We add a special alias to the mkdnsserver utility: OPENSHIFT_WILDCARD. When this is added as an alias to a machine, it will add the *.apps.okd.example.com CNAME to the appropriate Bind database.
Network interface
The load balancer needs an extra virtual network interface into the Shiftnet. We will do this with a shell stanza running virsh attach-device hostname --file /local/kvm/xml/hostname-shiftnet-nic.xml on the KVM host. To avoid this happening more than once, we will search for the mac address in the output of virsh dumpxml hostname. If the interface is there, we remove it using virsh datach-device.
Software installation
The load balancer needs the following software:
- haproxy - The load balancer that lets Frontnet machines into the OKD cluster.
- butane - A utility to turn YAML files into machine readable ignition files.
- oc installer and client - The oc command lets you manage your cluster, and the openshift-install command sets it up.
The haproxy takes one configuration file: /etc/haproxy/haproxy.conf. This file is generated from a template with all the nodes in their proper place.

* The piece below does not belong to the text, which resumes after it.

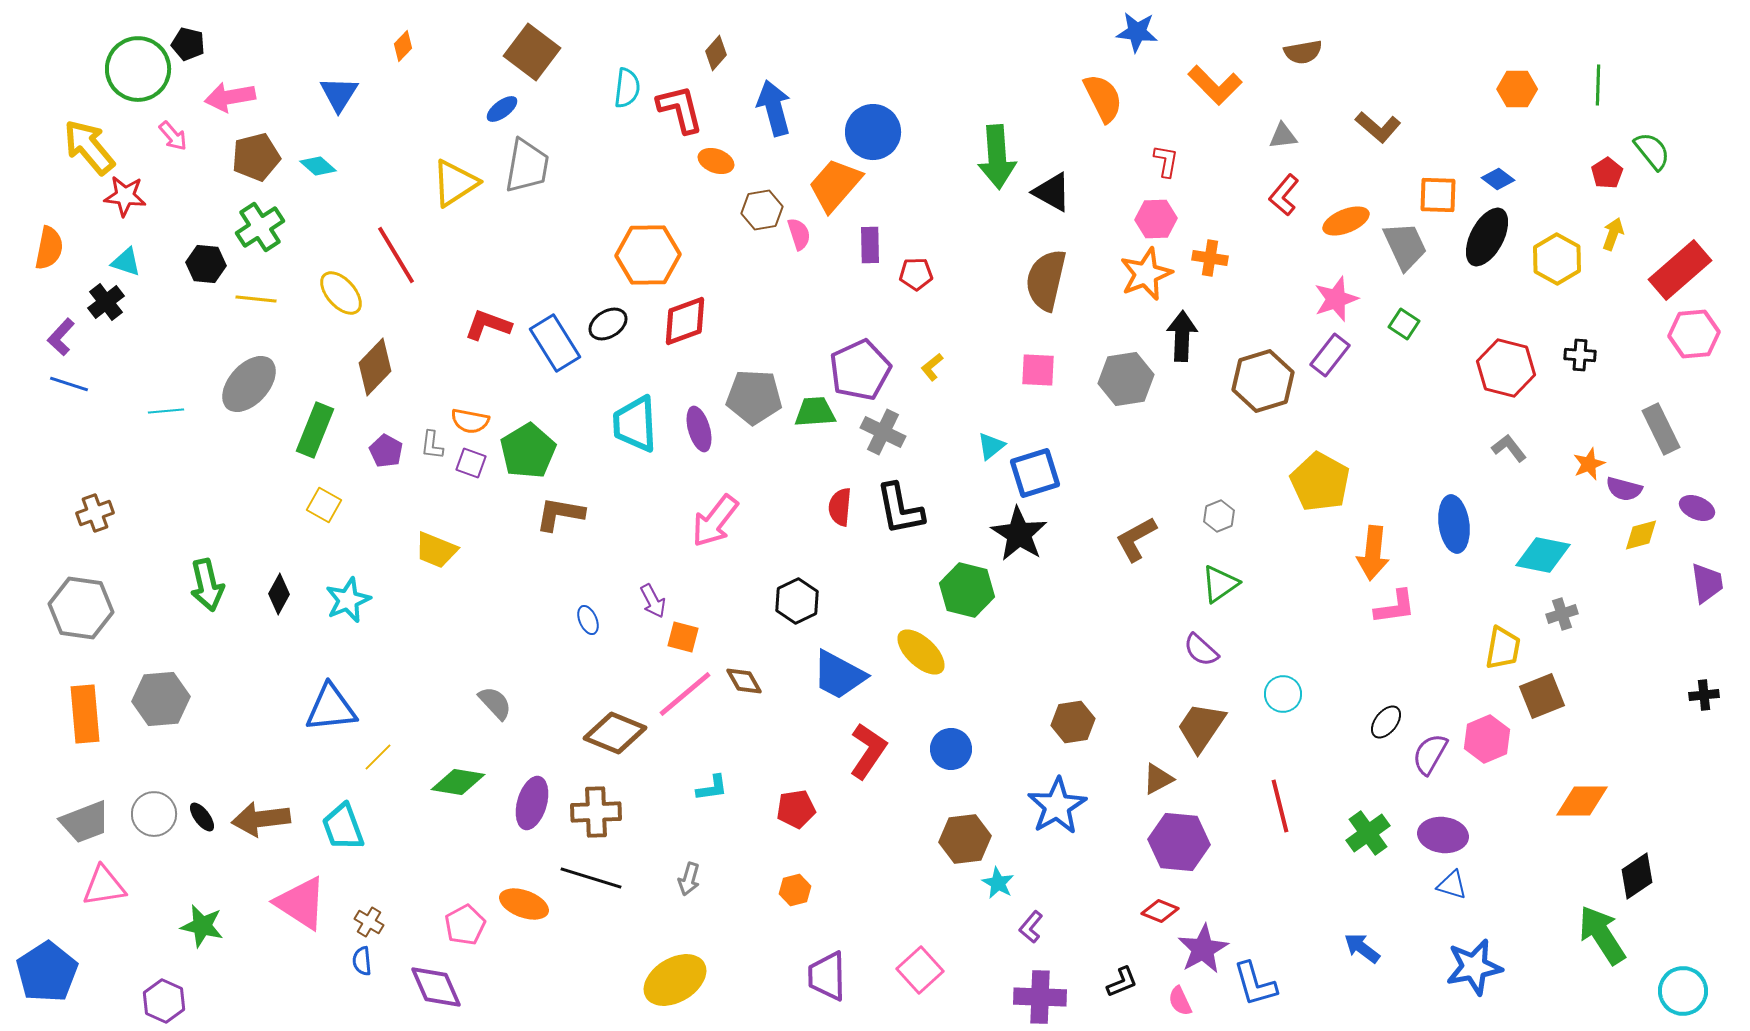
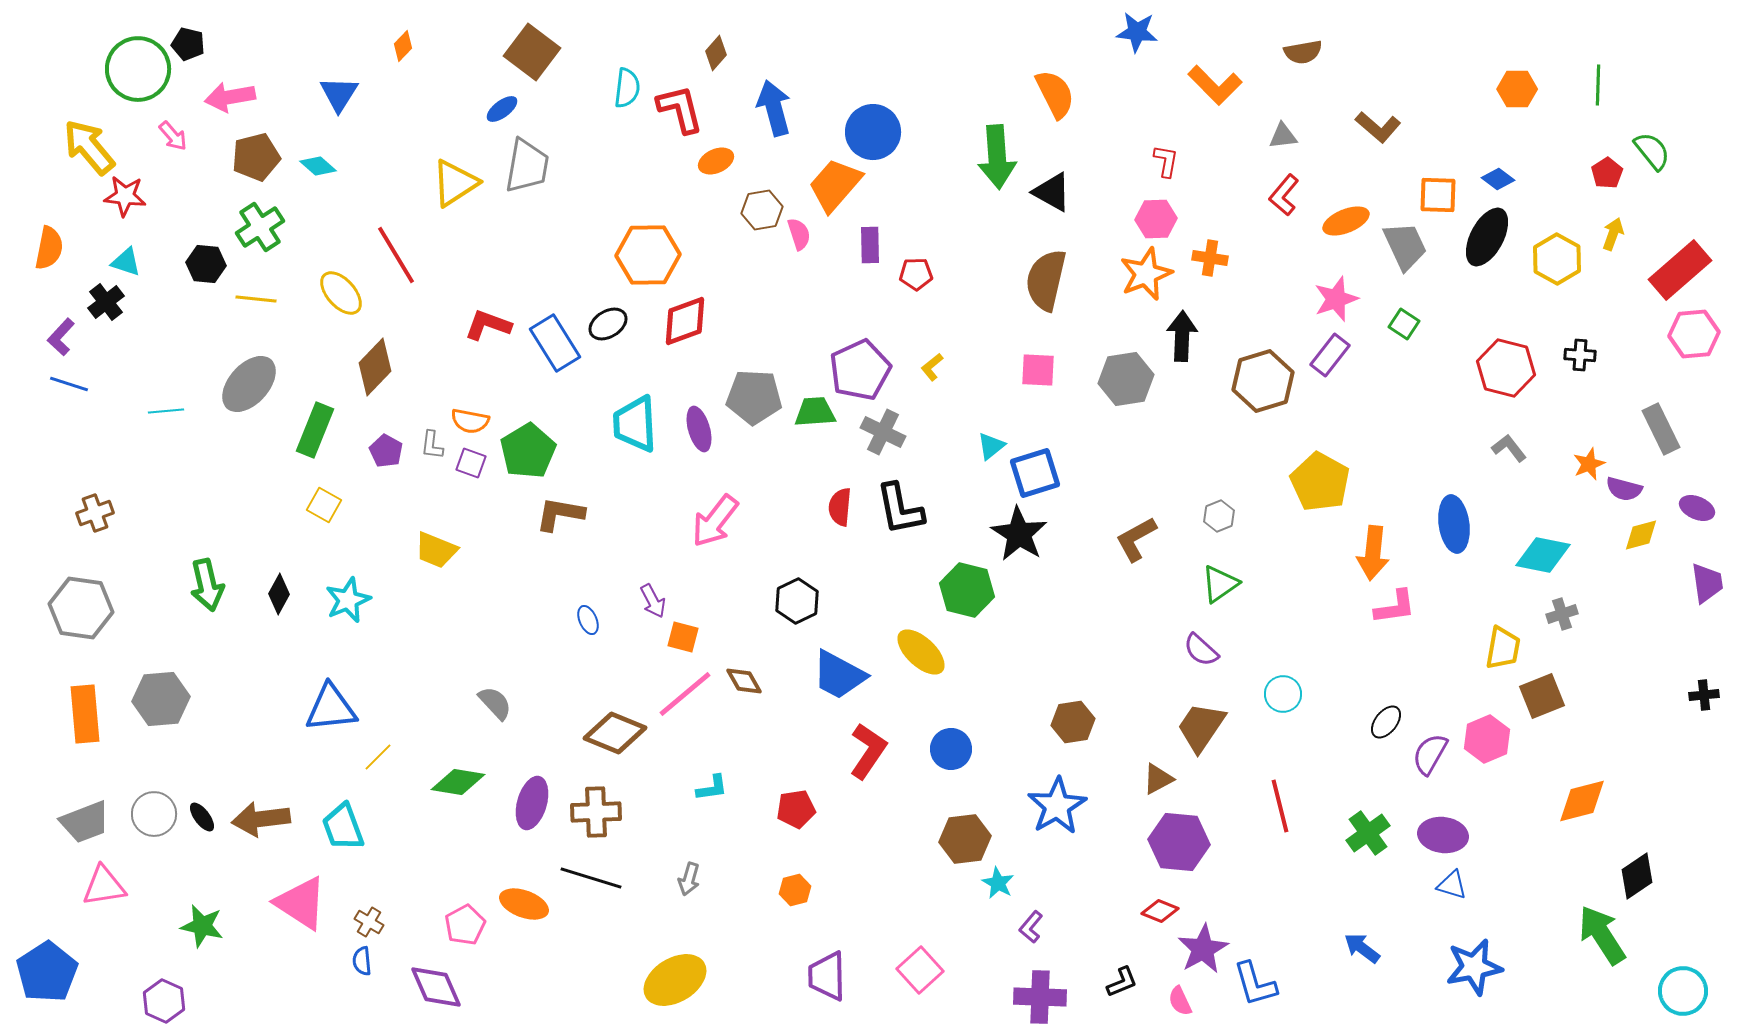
orange semicircle at (1103, 98): moved 48 px left, 4 px up
orange ellipse at (716, 161): rotated 44 degrees counterclockwise
orange diamond at (1582, 801): rotated 14 degrees counterclockwise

Butane is not a part of OpenShift, but it can create standards-compliant ignition file and so is useful at least to build test ignition files for Fedora CoreOS.
The oc installer and client consist of two executables and a symlink: oc, openshift-install, and kubectl. Since normal users have /usr/local/bin in their path, I will put the executables there. Root has /usr/local/sbin in its path, so I'll put symlinks to ../bin there. At the time of writing, the version is 4.17.9
We can download this from Redhat. The oc client is: openshift-client-linux.tar.gz and the installer is: openshift-install-linux.tar.gz.
You will also need to download your pull secret from there and add it to the configuration file.
Installation of OpenShift 4.1
Installing OpenShift is a matter of provisioning the nodes type by type, specifying their role in the cluster at boot/install time. The order is:
- Bootstrap node - There is only one of these, and it can be disposed of once the other nodes are up.
- Control plane nodes - Also known as "masters". These are cluster management nodes.
- Worker nodes - The nodes runing the actual OpenShift workload.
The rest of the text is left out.